Рамут прильнула щекой к её руке. Она провела бы так целую вечность... Не могла матушка ей помочь в незримой битве, но сила её любви наделяла Рамут крыльями за спиной.
– Что-то огонь слабоват, – заметила Северга, бросив взгляд на камин. – Дворец, будь так любезен, прибавь жару!
Тут же всё было исполнено по её слову: в каминной нише добавилось поленьев, а пламя с шумом и жарким треском ожило, задышало, поднялось и разрослось, трепеща рыжей гривой. Впрочем, решётка всё равно запирала его в неволе.
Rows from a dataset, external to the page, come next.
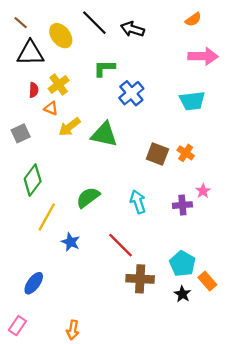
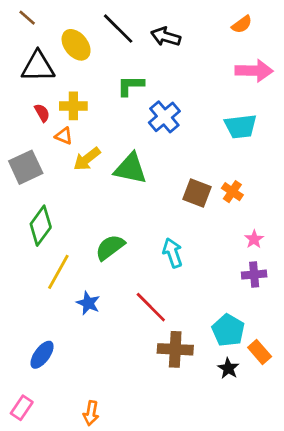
brown line: (21, 23) -> (27, 18), moved
yellow cross: (59, 85) -> (73, 106), turned 36
red semicircle: (34, 90) -> (42, 113), turned -32
gray square: (21, 133) -> (26, 167), size x1.4
purple cross: (182, 205) -> (254, 275), moved

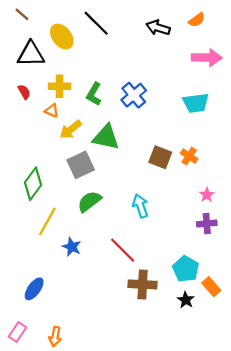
black arrow: (166, 37) -> (158, 28), moved
green L-shape: (130, 86) -> (94, 94), moved, turned -60
red semicircle: (42, 113) -> (24, 92), moved
gray square: (26, 167) -> (81, 165), moved
orange arrow: (91, 413) -> (55, 336), moved

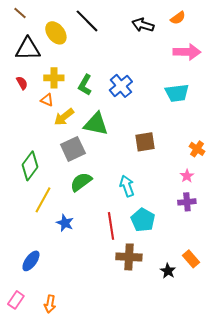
orange cross: (189, 156) -> (197, 149), moved
brown square: (160, 157) -> (145, 142), turned -30
red line: (123, 250) -> (111, 226), turned 36
cyan pentagon: (186, 269) -> (143, 220), moved

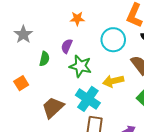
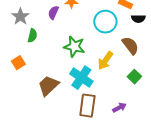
purple semicircle: (67, 46) -> (53, 13), moved
green semicircle: (44, 59) -> (32, 36), moved
yellow arrow: (113, 81) -> (105, 61), turned -42

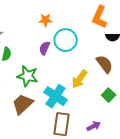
purple semicircle: (53, 13) -> (44, 48), moved
cyan circle: (105, 22) -> (66, 40), moved
green star: (74, 47) -> (27, 76), moved

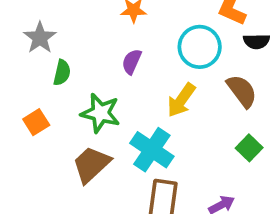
cyan circle: (66, 40) -> (200, 47), moved
yellow arrow: (80, 79) -> (181, 100), moved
– Так-то лучше, – сказала матушка. – Главное, чтоб ты не мёрзла, детка. Одеяло у тебя тёплое? – Она просунула руку внутрь, проверяя. – Пойдёт... Тебе что-нибудь нужно, родная? Может, книжку подать?
Дочитывать книгу Темани Рамут не хотелось. С помощью матушки она нашла в стопке сборник врачебных статей за прошлый год и остановила свой выбор на нём.
– Я посижу тут с тобой, – сказала родительница, устраиваясь в изголовье постели и подкладывая себе под спину подушку. – Устала что-то от суеты, в глазах пестрит...
Дабы не скучать, она тоже решила что-нибудь почитать. Её взгляд упал на книгу Темани.
– А ну-ка, что там пишет моя половина? – И Северга взяла сие произведение в руки.
Рамут пожалела, что не спрятала эту книгу под одеяло. Узнает ли себя матушка в главной героине, понравится ли ей, как выведен её образ? Неловкость угловатой глыбой распирала изнутри. Препятствовать было поздно, и она со вздохом открыла свой сборник статей.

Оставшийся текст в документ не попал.